Muitas das vezes, o discurso usado em sala de aula é mais importante em si do que a metodologia aplicada, pois esta última pode conter elementos de ludicidade soltos e sem sentido concreto, não voltados para a humanização e libertação do sujeito aprendiz por meio da reflexão crítica de seus problemas sociais e pessoais. Alguns professores gostam de criticar alunos por não terem hábito de leitura, mas não entendem que sua crítica é vazia, pois eles não passam aos estudantes a sensação de serem alguém que ama a leitura. O primeiro processo para se fazer a mediação de leitura é justamente falar de leitura em um tom cheio de entusiasmo e amor, pois há uma emulação por parte de alunos que procurarão entender a essência daquele prazer e trazê-lo para suas vidas.
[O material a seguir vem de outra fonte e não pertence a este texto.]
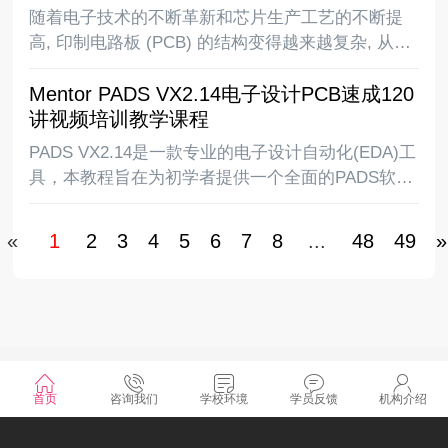
用，PCB
随着电子技术的不断革新和芯片生产工艺的不断提
高, 印制电路板 (PCB) 的结构变得越来越复杂, 从最
早的单面板到常用的双面板再到复杂的多层板, 电路
Mentor PADS VX2.14电子设计PCB速成120
板上的布线密度越来越高,同时随着DSP、ARM、
讲视频培训教学课程
FPGA、DDR等高速逻辑元件的应用, P
PADS VX2.14是一款专业的电子设计自动化(EDA)工
具，本教程旨在为初学者提供一个全面的PADS软件
使用指南，同时也希望为有经验的设计师提供一些
有用的技巧和经验分享。我们相信通过学习和实践
«
1
2
3
4
5
6
7
8
...
48
49
»
本教程所介绍的内容，你将会对PADS软件
©2025 湖南凡亿智邦电子科技有限公司 版权所有
首页
咨询我们
学校环境
学员反馈
机构介绍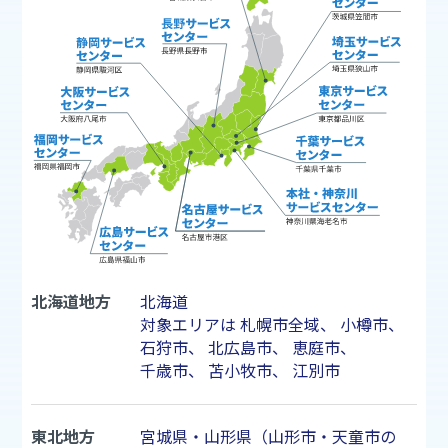
北海道地方
北海道
対象エリアは
札幌市
全域、
小樽市
、
石狩市
、
北広島市
、
恵庭市
、
千歳市
、
苫小牧市
、
江別市
東北地方
宮城県・山形県（山形市・天童市の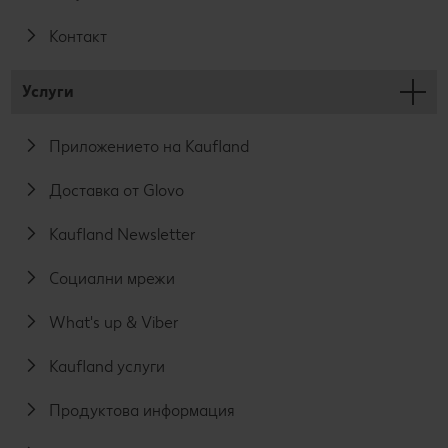
Контакт
Услуги
Приложението на Kaufland
Доставка от Glovo
Kaufland Newsletter
Социални мрежи
What's up & Viber
Kaufland услуги
Продуктова информация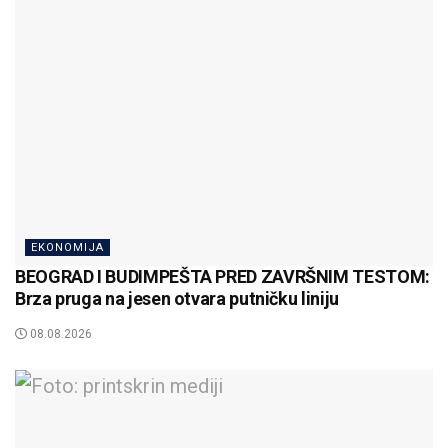
EKONOMIJA
BEOGRAD I BUDIMPEŠTA PRED ZAVRŠNIM TESTOM:
Brza pruga na jesen otvara putničku liniju
08.08.2026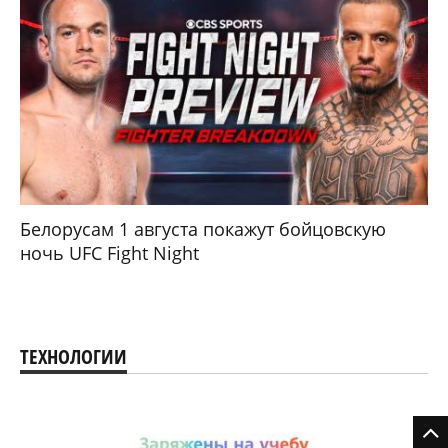
Белорусам 1 августа покажут бойцовскую
ночь UFC Fight Night
ТЕХНОЛОГИИ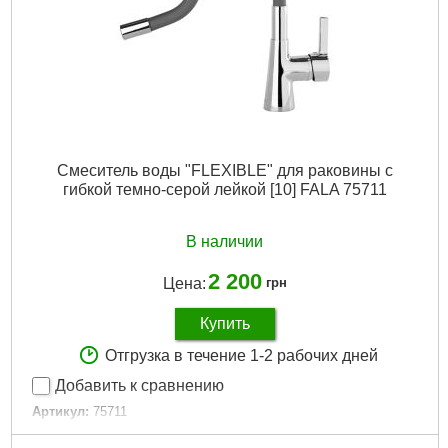
Смеситель воды "FLEXIBLE" для раковины с
гибкой темно-серой лейкой [10] FALA 75711
В наличии
2 200
Цена:
грн
Купить
Отгрузка в течение 1-2 рабочих дней
Добавить к сравнению
Артикул:
75711
Код товара:
29.59.39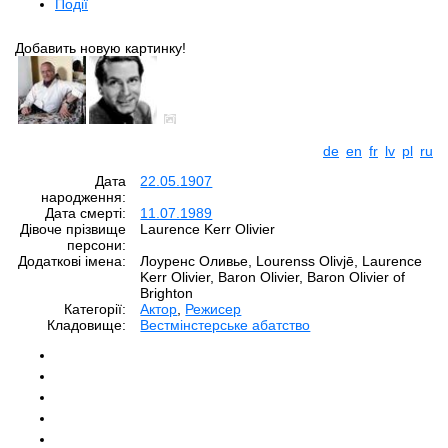
Події
Добавить новую картинку!
de
en
fr
lv
pl
ru
Дата
22.05.1907
народження:
Дата смерті:
11.07.1989
Дівоче прізвище
Laurence Kerr Olivier
персони:
Додаткові імена:
Лоуренс Оливье, Lourenss Olivjē, Laurence
Kerr Olivier, Baron Olivier, Baron Olivier of
Brighton
Категорії:
Aктор
,
Режисер
Кладовище:
Вестмінстерське абатство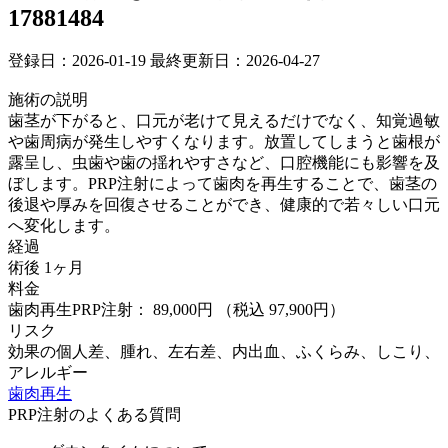
17881484
登録日：2026-01-19
最終更新日：2026-04-27
施術の説明
歯茎が下がると、口元が老けて見えるだけでなく、知覚過敏
や歯周病が発生しやすくなります。放置してしまうと歯根が
露呈し、虫歯や歯の揺れやすさなど、口腔機能にも影響を及
ぼします。PRP注射によって歯肉を再生することで、歯茎の
後退や厚みを回復させることができ、健康的で若々しい口元
へ変化します。
経過
術後 1ヶ月
料金
歯肉再生PRP注射： 89,000円
（税込 97,900円）
リスク
効果の個人差、腫れ、左右差、内出血、ふくらみ、しこり、
アレルギー
歯肉再生
PRP注射のよくある質問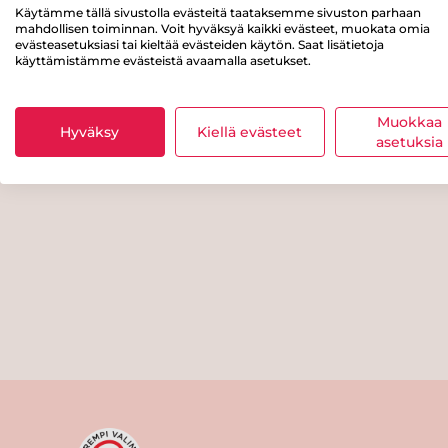
Käytämme tällä sivustolla evästeitä taataksemme sivuston parhaan
mahdollisen toiminnan. Voit hyväksyä kaikki evästeet, muokata omia
evästeasetuksiasi tai kieltää evästeiden käytön. Saat lisätietoja
käyttämistämme evästeistä avaamalla asetukset.
Muokkaa
Hyväksy
Kiellä evästeet
asetuksia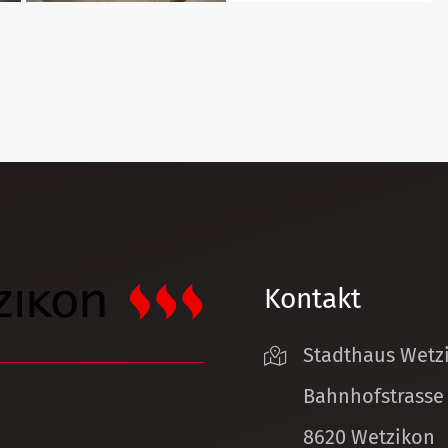
Kontakt
Stadthaus Wetz
Bahnhofstrasse
8620 Wetzikon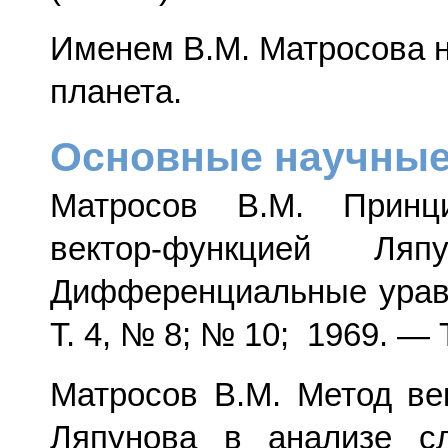
Именем В.М. Матросова 
планета.
Основные научные
Матросов В.М. Принц
вектор-функцией Ляп
Дифференциальные урав
Т. 4, № 8; № 10; 1969. — 
Матросов В.М. Метод ве
Ляпунова в анализе с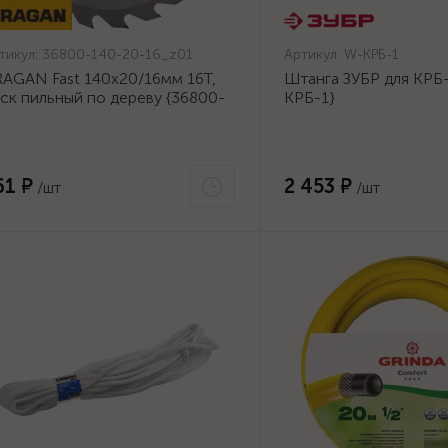
тикул:
36800-140-20-16_z01
Артикул:
W-КРБ-1
AGAN Fast 140x20/16мм 16Т,
Штанга ЗУБР для КРБ-
ск пильный по дереву {36800-
КРБ-1}
0-20-16_z01}
61 ₽
2 453 ₽
/шт
/шт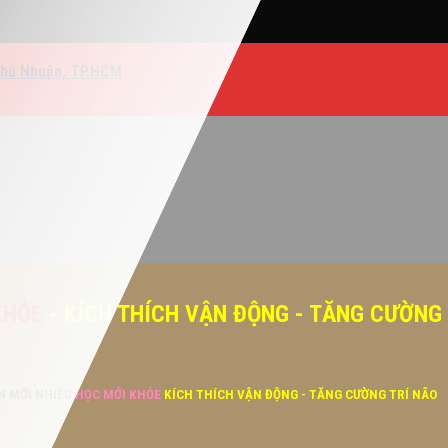
Phú Nhuận, TP.HCM
KHỎE
- KÍCH THÍCH VẬN ĐỘNG - TĂNG CƯỜNG
ĂN MỚI NHIỀU
HỌC MỚI KHỎE
KÍCH THÍCH VẬN ĐỘNG - TĂNG CƯỜNG TRÍ NÃO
Projetamos nos alunos um modo de ser o qual nós não somos, queremos alunos leitores sem sermos leitores.

Pior: queremos alunos motivados sempre a aprender sem entendermos a dor da fome, a raiva do mundo, da injustiça social, da falta de possibilidade de socialização e outros tantos processos que afetam a qualidade de vida e de aprendizagem do estudante. Tudo isso com um currículo engessado em saberes prontos e fechados, saberes os quais devem ser memorizados e reproduzidos perfeitamente em uma prova sem sentido algum para esses jovens. O aluno modelo é um devaneio pedagógico em meio aos constantes ataques sofridos pela educação em nosso país e em outras periferias do capitalismo mundial.

Assim como a literatura se libertou em relativo grau da imagem do leitor modelo estanque e começou a se parodiar e a brincar consigo mesma, a docência precisa se preocupar em se libertar mais da ideia de um aluno modelo exemplar bem comportado. A essência do ser humano é não ter essência, é ser puro projetar de ser, é existir se desenvolvendo e se definindo constantemente. O aluno modelo é completamente o oposto disso, pois ele apenas busca o conhecimento para “ser alguém na vida”.

O aluno ideal que devemos buscar perpassa pelo modelo de escola o qual cobiçamos. A escola deve ser um espaço de aprimoramento e por isso mesmo não pode se render à memória de curto prazo para verificar a qualidade de seus alunos. O sucateamento da educação pública nos faz sonhar não com revolução e sim com um aluno que naturaliza as opressões e faz de tudo para vencer pelo esforço próprio. Devemos buscar um aluno inquieto e as condições de trabalhar com essa inquietude, sem anular a essência viva que somos nós, seres sem essência. Do contrário, por mais progressista que seja nosso discurso, seremos mais alguns sujeitos a reproduzir o mesmo discurso tecnicista o qual tanto condenamos, reforço de todas as opressões que queremos combater e sentimos na pele por sermos trabalhadores.